So we spent the afternoon at the Oktoberfest Wies'n with Bob and Mardi today. "Wies'n" means meadow, but it's actually a good old fairground or carnival. A really big one! We went to the Paulaner tent around 10:30 am, and ordered beer and sausages. Well, Kris ordered a Coke, but she promised to drink with us in the wine tent. I drank a full liter "Mass", and Bob and Mardi shared one (wimps!). Our tablemates were a nice couple from Edmonton, Canada.


Kris and Michael...not drunk yet.


Mardi and Bob...cheating a little bit - they were sharing one!


Bob acting French. Lots of scowling and Merde!

Back outside we admired the good food at the Kaefer tent, but there was nowhere to sit, so we went to the wine tent. Upstairs there were plenty of seats so we grabbed a table. Bob, Mardi and I each had a 1/2 liter Weissbier, and Kris had a Merlot, but dang it wasn't very good. Kind of vinegery? We ordered Dampfnudeln, which is like a piece of hot cake in vanilla sauce, and also homemade chocolate ice cream.

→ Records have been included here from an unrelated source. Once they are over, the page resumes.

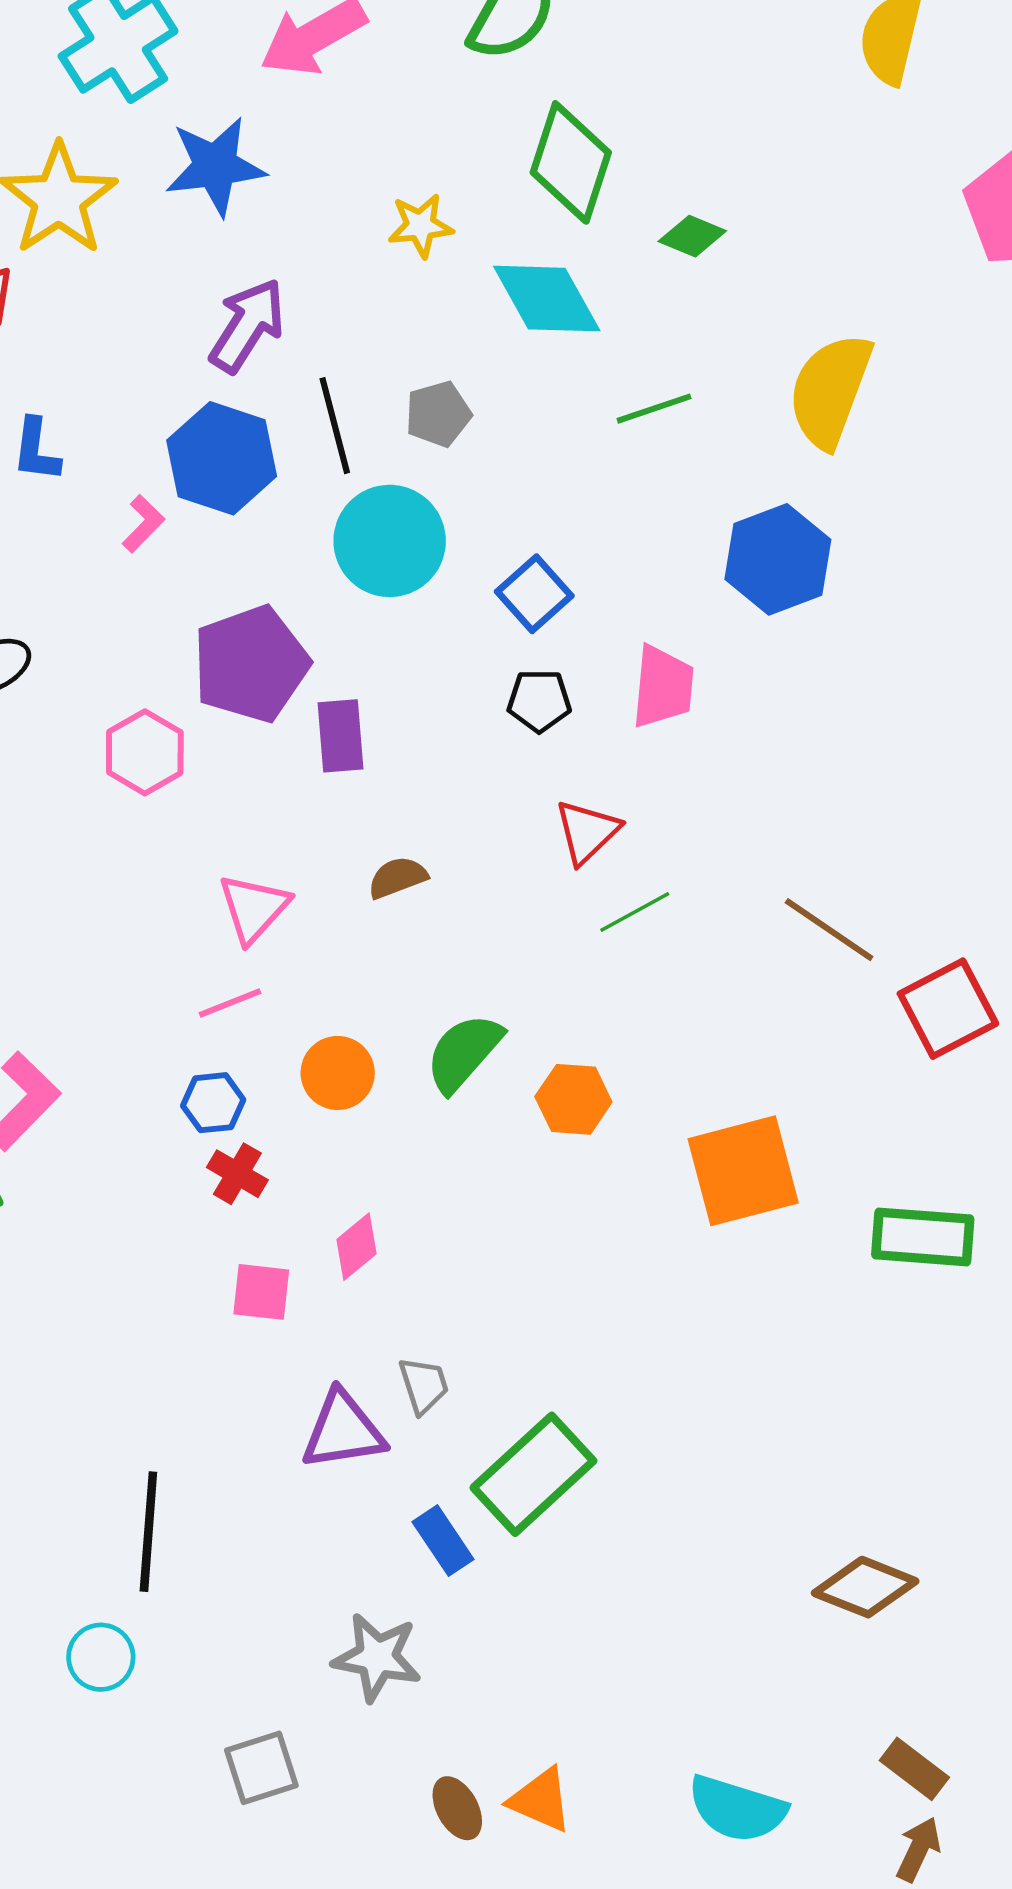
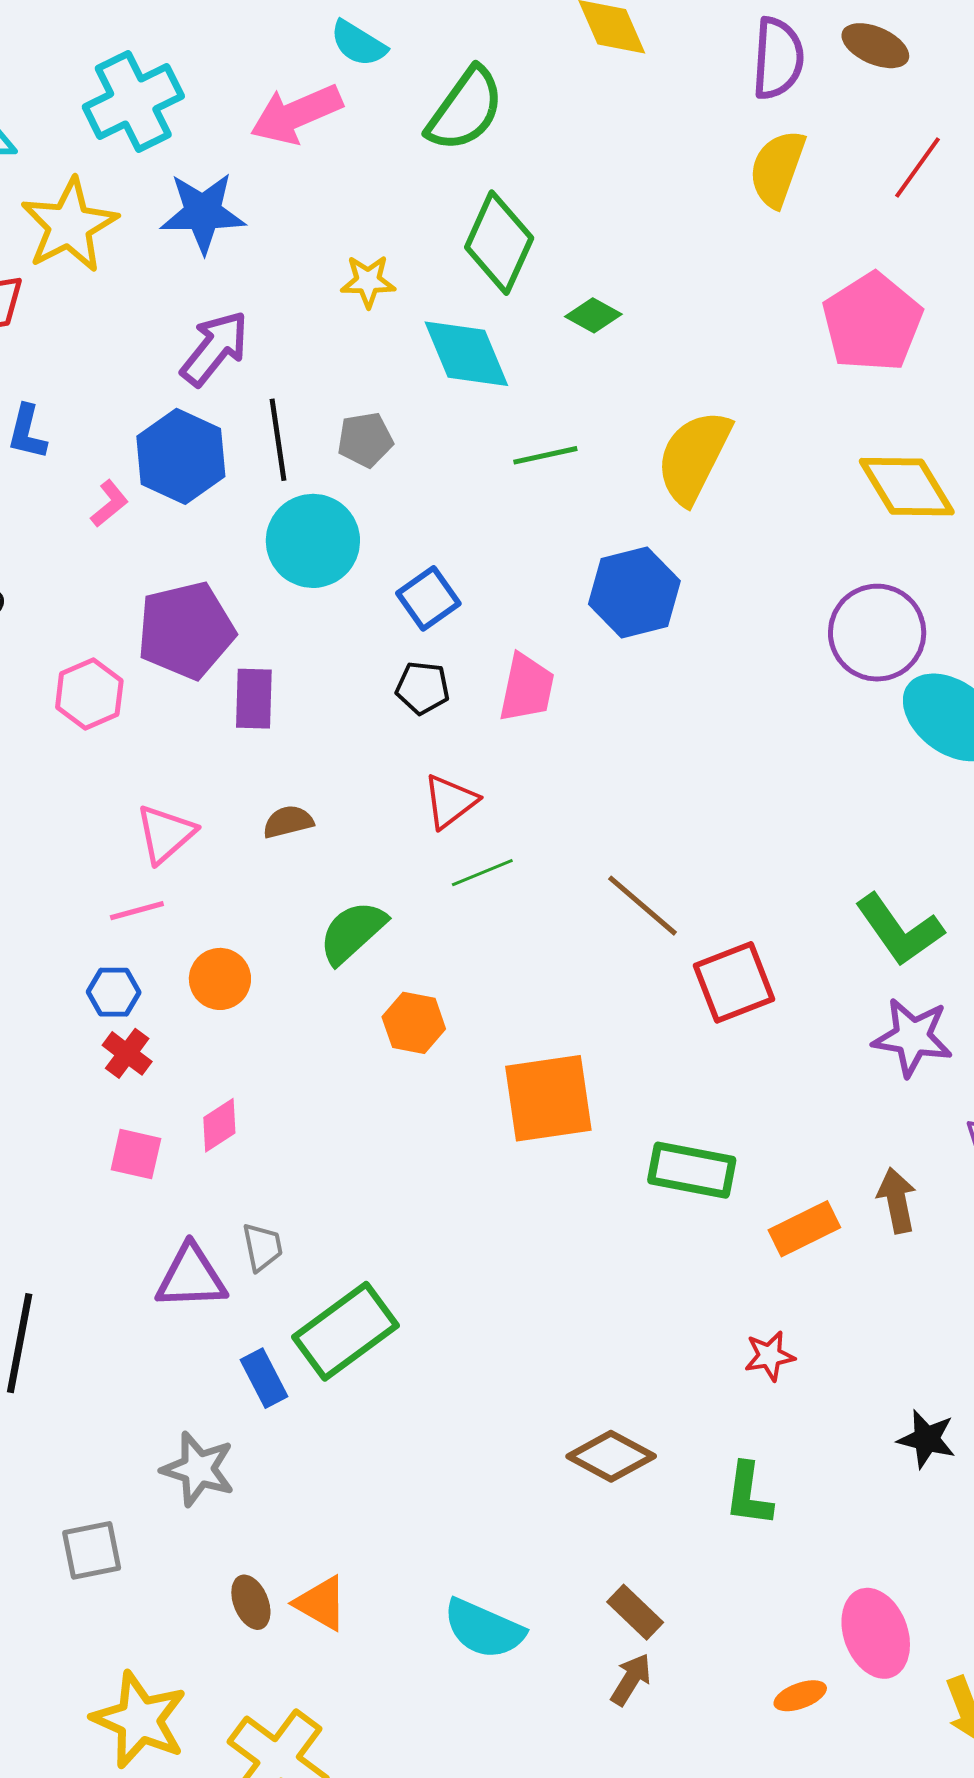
green semicircle: (464, 1053) -> (352, 932), moved

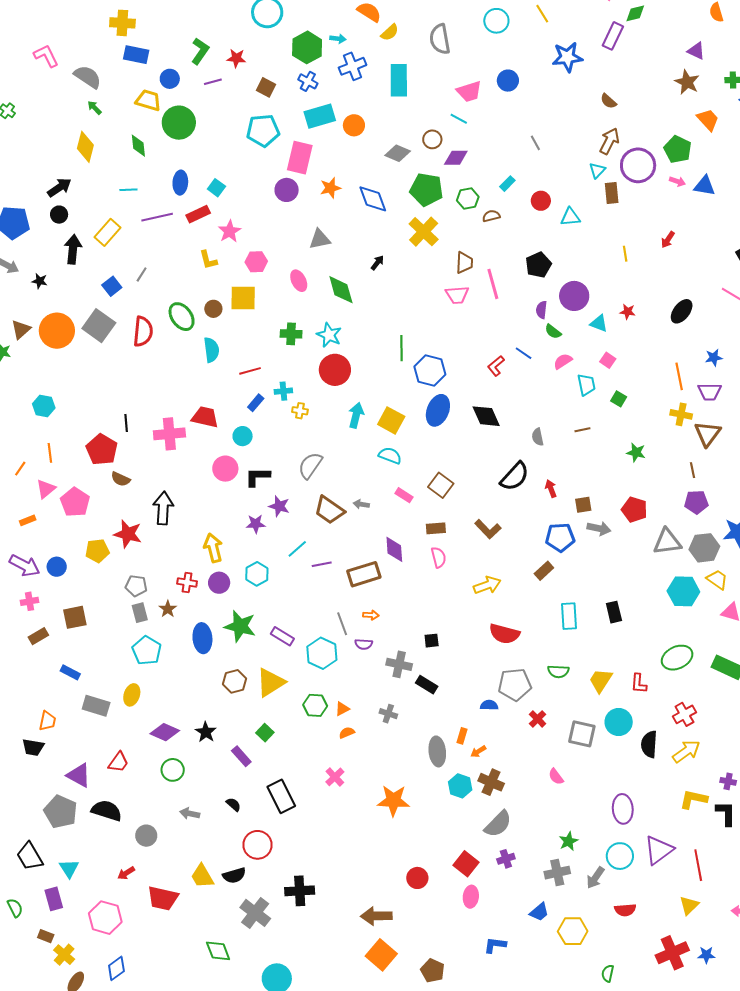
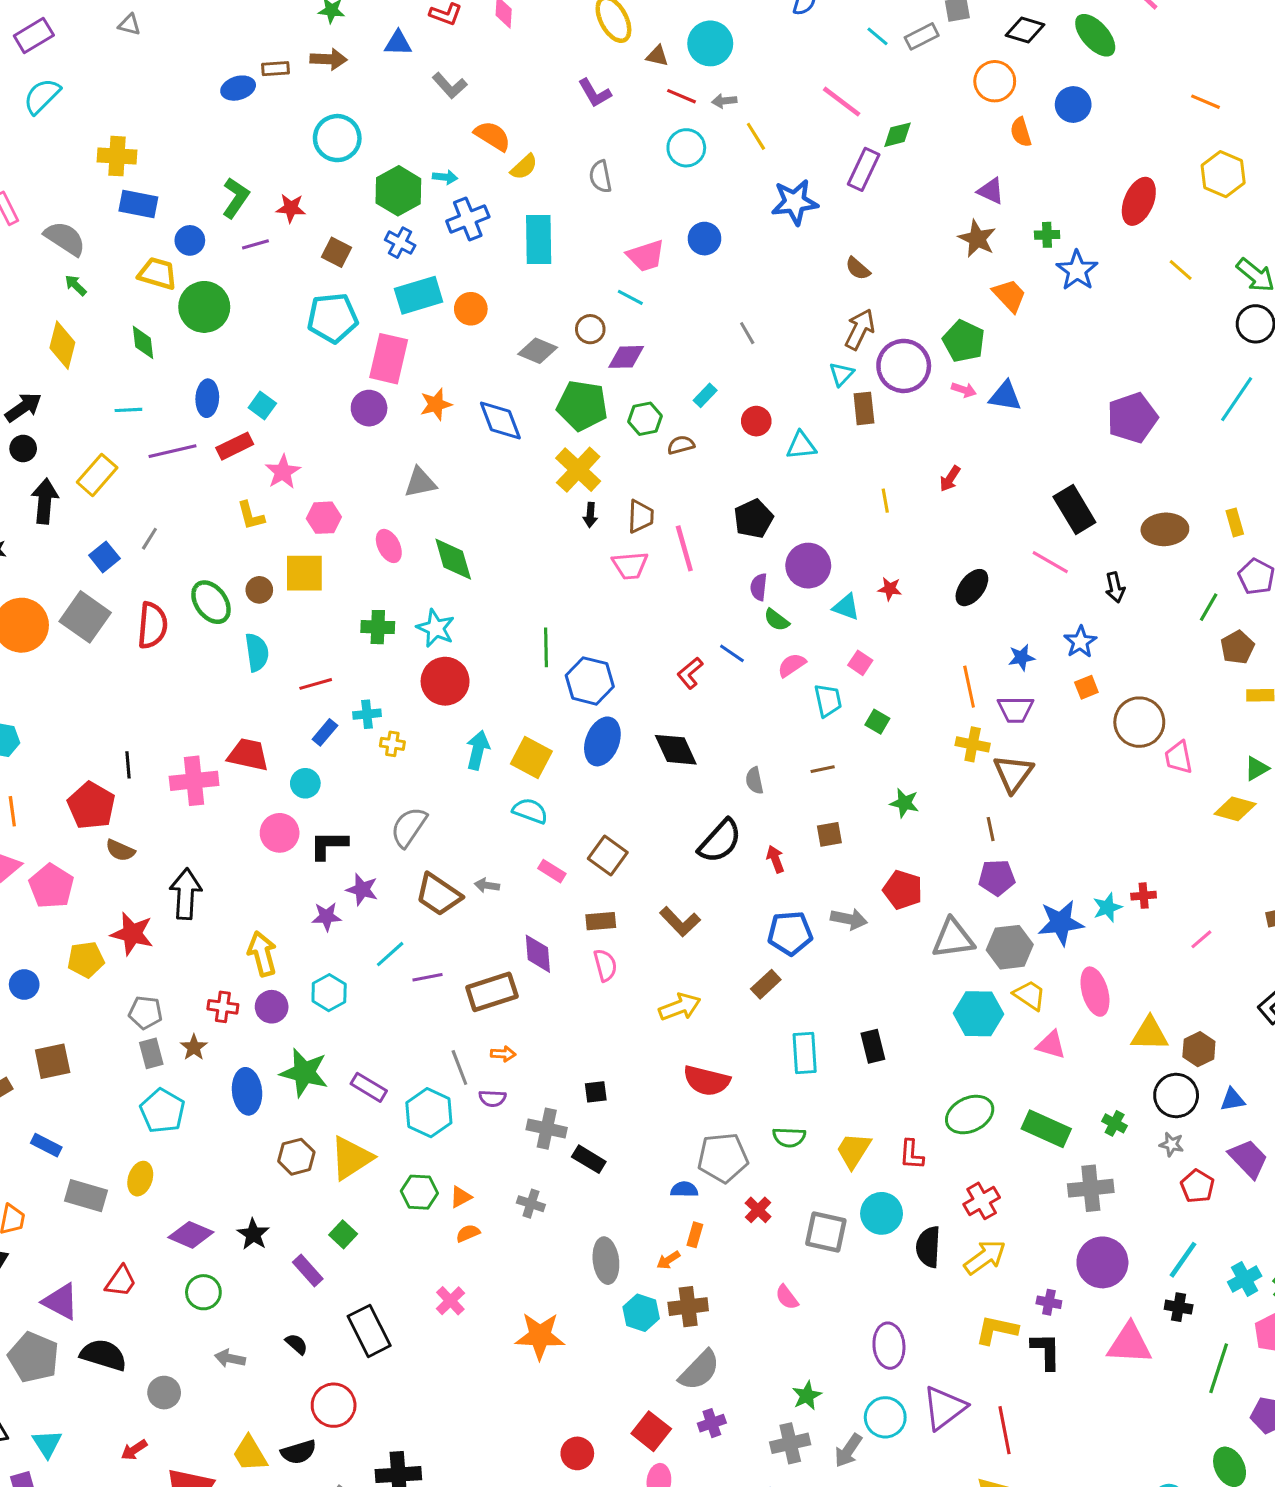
gray semicircle: (440, 39) -> (600, 177), size x0.7
black arrow: (377, 263) -> (590, 515), moved, turned 147
brown square: (583, 505) -> (829, 834), moved
orange rectangle: (462, 736) -> (695, 1235), moved
brown cross: (491, 782) -> (688, 1307), turned -30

Now Kris, Bob and Mardi rode the famous Tobaggan ride, where drunk people are hefted up a conveyer belt to hilarious effect. Everyone tries to stand up in a dignified way, but watching people roll, bob, weave, dance and experience pratfalls has become a spectater sport. The actual slide to ride down from the tower is just an aftereffect. Mardi started to fall and got some help from one of the burly men supervising the belt. Bob turned in a marvelous athletic performance, and when I say marvelous I mean boring! Kris refused all offers of help from the burly attendants and immediately slipped and fell, laughing (or crying?) as the belt carted her up on her back! She did get the loudest crowd reaction though and that's what it's all about I think!

Next we rode a water roller coaster, where I alone got pretty soaked. The drops were really fun, and we laughed a lot. Before we could lose our buzz we had to repair back into a tent. First a stop off to the Kaefer tent for Kris to have a big shot of vodka, then into the Loewenbraeu tent, a really rowdy place. We found a seat next to some guys from Birmingham, England. Another Mass of beer for me, which Kris tried to drink from. Bob and Mardi shared another one. Bob bought some cigars, so pretty soon he and I were quaffing beer from our enormous glasses, smoking up the place with our cigars. And caught up in the excitement of it all, the English guys even got me and Mardi to try snuff tobacco. Seems like a good thing if you have a cold and your sinuses are blocked up.



I don't know everything that happened from there, but there was lots of shouting and laughing. I remember the guy next to me was Welsh and he spilled beer all over my leg. I said at least now I can piss my own pants without fear of embarrassment. For some reason that was really funny (to me). At some point Mardi quietly revealed that I have a sort of "man purse" to carry my jacket, wallet and other things. Word got out quickly, and soon the whole table was chanting "MAN BAG!" and pointing at me. "He has a MAN BAG!" I tried unsuccessfully to stem the tide by pointing out that my satchel was, properly termed, a "European Carryall (TM)". Hoo boy, that just made it worse. Finally I decided it's better to go down with the ship, so I raised my man-purse high and proclaimed to one and all that yes! I have a Man-bag, and I'm proud! Also it's a very nice green.

Somewhere after all this, and after competing with Bob to blow smoke rings we started singing. Just whatever. But it has to be delivered in the loudest, hoarsest shout you can conjure up. I thought, "what do I know of Britain?" and started a chorus of "Our House" by Madness. It died out quickly because nobody knew the words beyond the first part. Finally Kris and I looked at our watches, realizing we'd turn into adults again in less than an hour when the babysitter had to go home, and took our leave with a mixture of reluctance and relief!

Kris took the train but Mardi, Bob and I walked to clear our heads. It was useful! But on the walk home we couldn't help but get a big sandwich and another beer. What a Sunday!